We consider the underlying fallacy of the plaintiff's argument to consist in the assumption that the prohibition of abortion stamps women with a badge of inferiority. If this be so, it is not by reason of anything found in the act, but solely because women choose to put that construction upon it. The argument necessarily assumes that if, as has been more than once the case, and is not unlikely to be so again, women should become the dominant power in the state legislature, and should enact a law in precisely similar terms, it would thereby relegate the male gender to an inferior position. We imagine that men, at least, would not acquiesce in this assumption. The argument also assumes that social prejudices may be overcome by legislation, and that equal rights cannot be secured to women except by upholding the right to abortion.
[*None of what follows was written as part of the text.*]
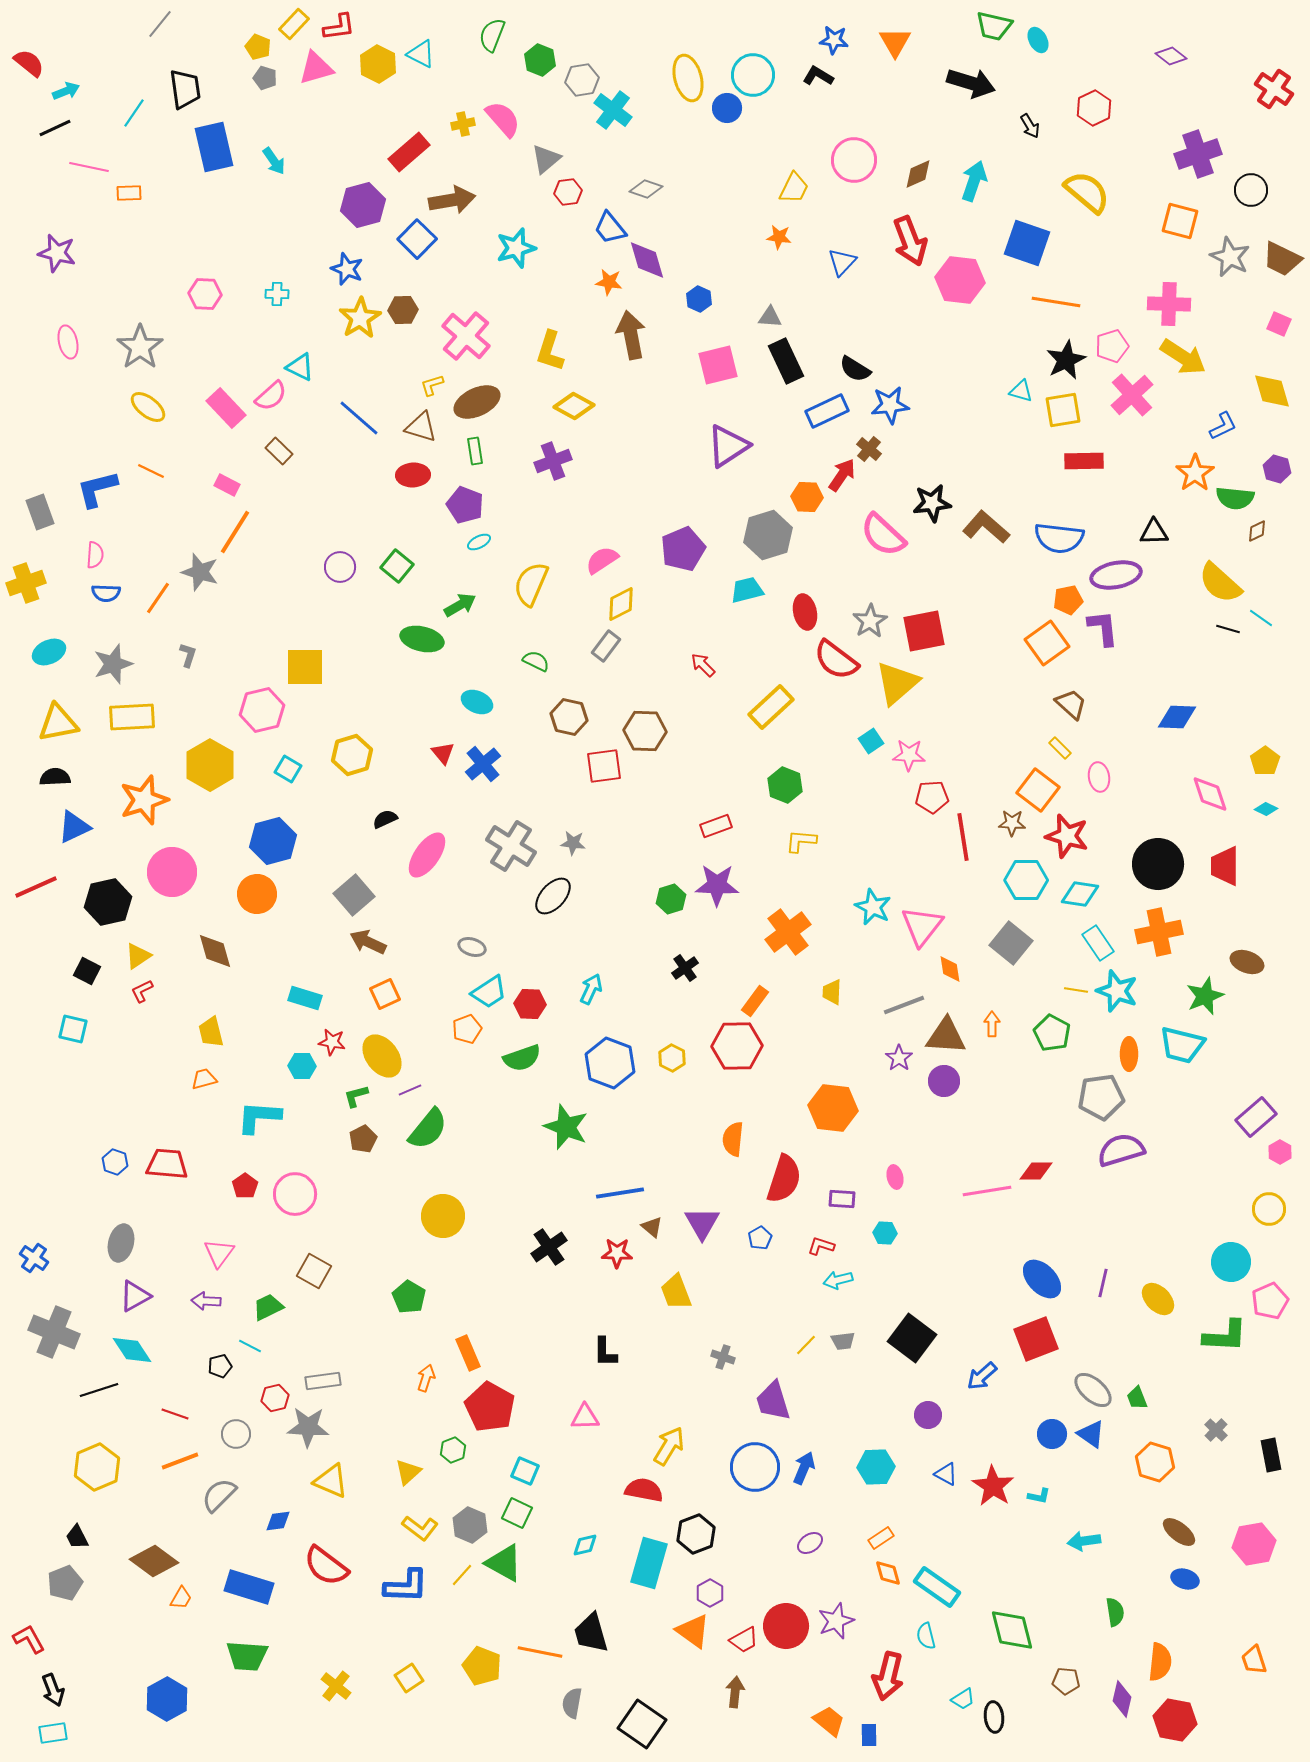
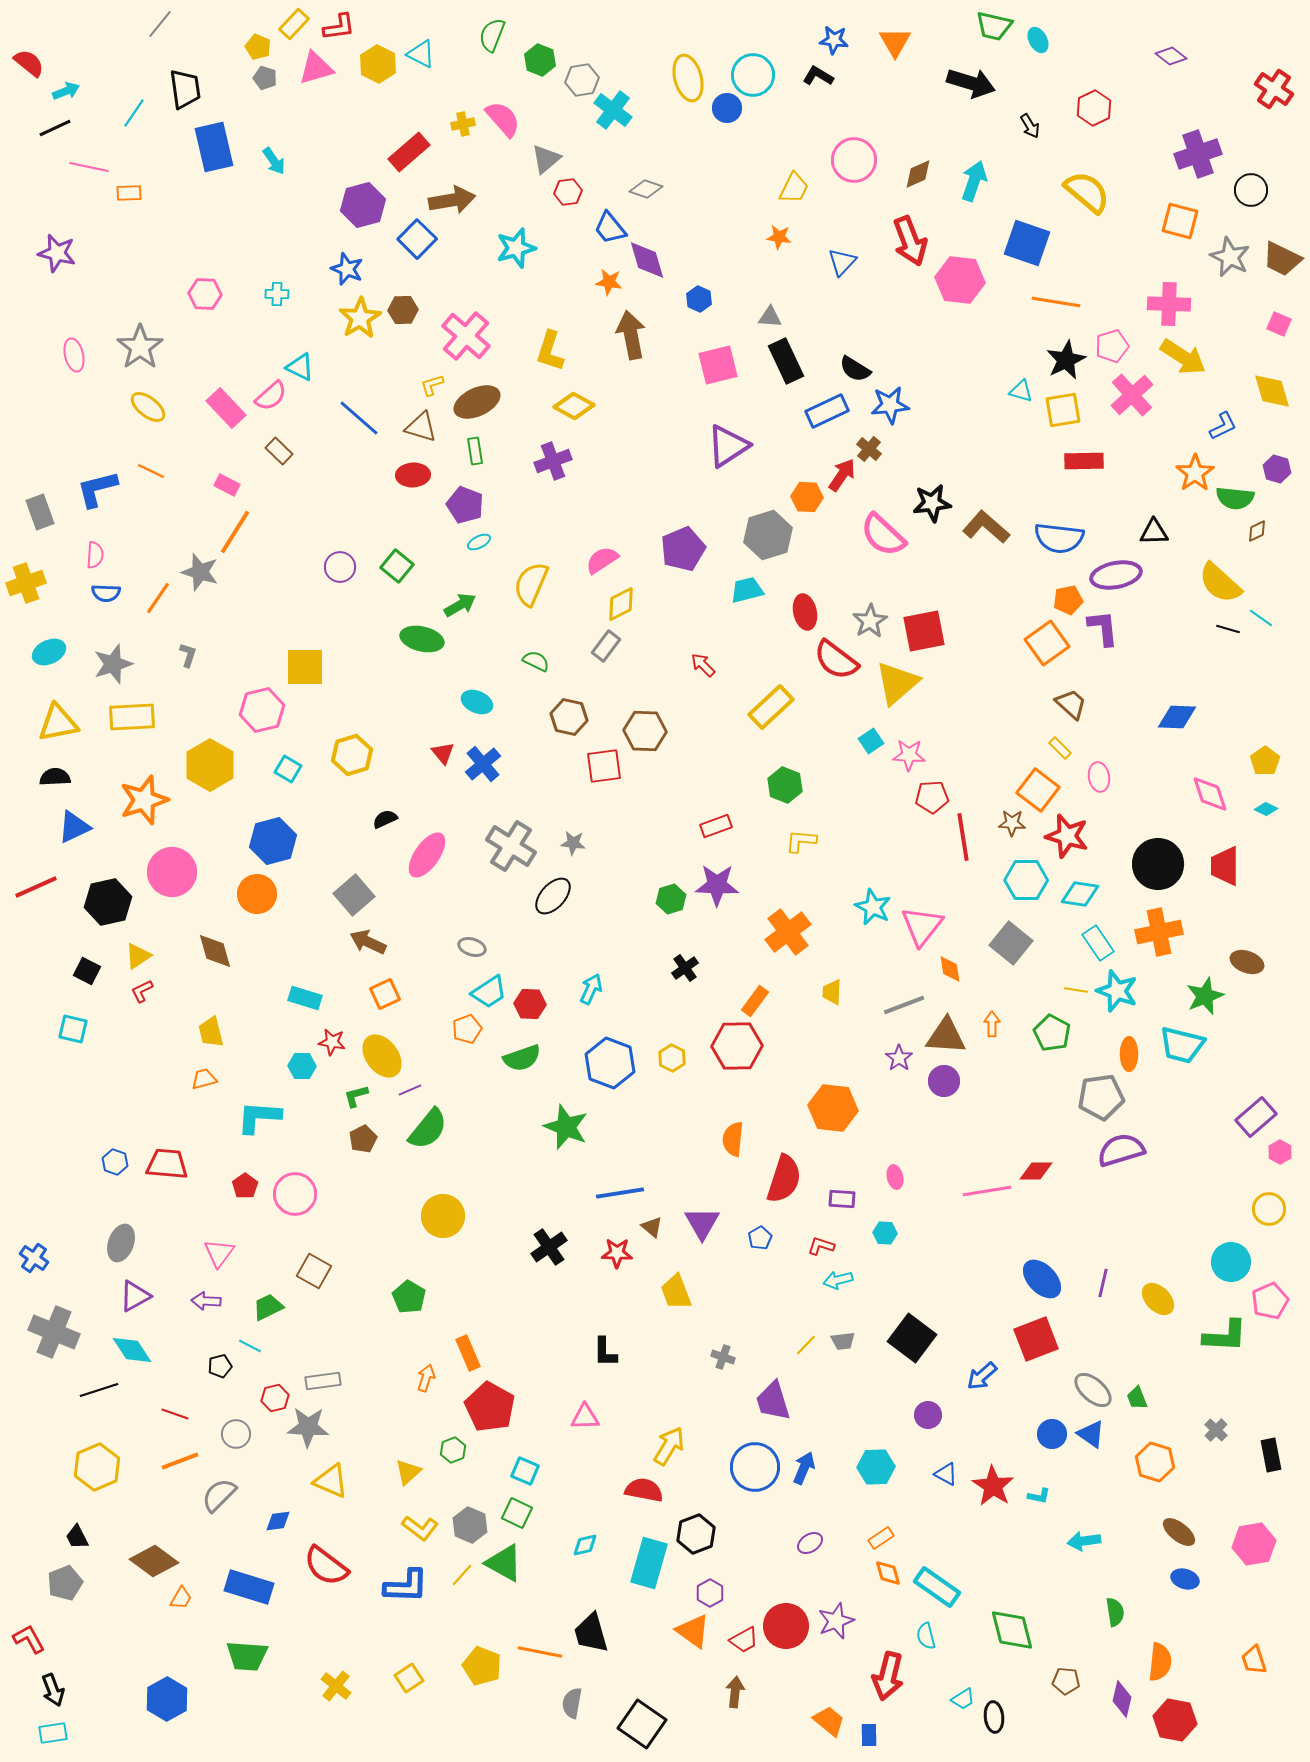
pink ellipse at (68, 342): moved 6 px right, 13 px down
gray ellipse at (121, 1243): rotated 6 degrees clockwise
We cannot accept this proposition. If the two sexes are to meet upon terms of social equality, it must be the result of natural affinities, a mutual appreciation of each other's merits, and a voluntary consent of individuals. As was said by the court of appeals of New York in People v. Gallagher, 93 N. Y. 438, 448: 'This end can neither be accomplished nor promoted by laws which conflict with the general sentiment of the community upon whom they are designed to operate. When the government, therefore, has secured to each of its citizens equal rights before the law, and equal opportunities for improvement and progress, it has accomplished the end for which it was organized, and performed all of the functions respecting social advantages with which it is endowed.' Legislation is powerless to eradicate sexual instincts, or to abolish distinctions based upon physical differences, and the attempt to do so can only result in accentuating the difficulties of the present situation. If the civil and political rights of both genders be equal, one cannot be inferior to the other civilly or politically. If one race be inferior to the other socially, the constitution of the United States cannot put them upon the same plane.